Untuk mengurangi perkembangan-perkembangan ini,
latihan-latihan tertentu harus dilakukan. Latihan-latihan
tersebut harus sesuai dengan kebutuhan-kebutuhan sang Salik.
Bagaimana melakukan latihan ini secara tepat bergantung pada
amalan dan pengetahuan dari seorang Pembimbing Khusus
(mursyid, pir). Sebagian orang mempunyai kesan bahwa
pencerahan ini bisa dicapai oleh seorang Salik dengan
membaca kitab-kitab Tasawuf dan mempraktikkannya sendiri.

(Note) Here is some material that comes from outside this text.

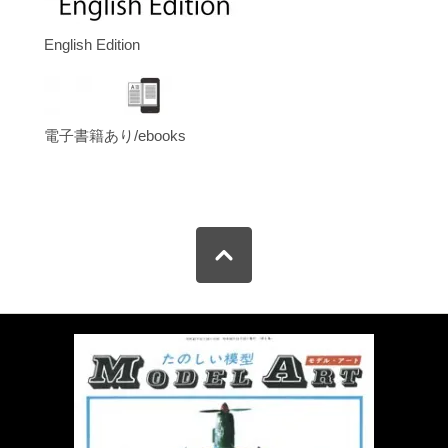
English Edition
電子書籍あり/ebooks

Secara teoritis hal ini tidak kuat dan juga tidak dikenal
dalam pengalaman mistik, jauh berbeda dari pengetahuan batin
kami tentang kepalsuannya. Seorang mursyid tentu saja sangat
penting."
"Istilah-istilah tertentu harus diperhatikan. Nafs
dalam terminologi Sufi bermakna ego sekaligus
'nafas'. Bagaimana cara menggunakan kata tersebut
adalah penting untuk diketahui dan dicapai dengan
memperhatikan penerapannya dalam kenyataan aktual, bukan
dengan membaca kamus semata. Sering dikatakan bahwa nafs
al-ammarah (diri yang selalu memerintah) harus ditundukkan.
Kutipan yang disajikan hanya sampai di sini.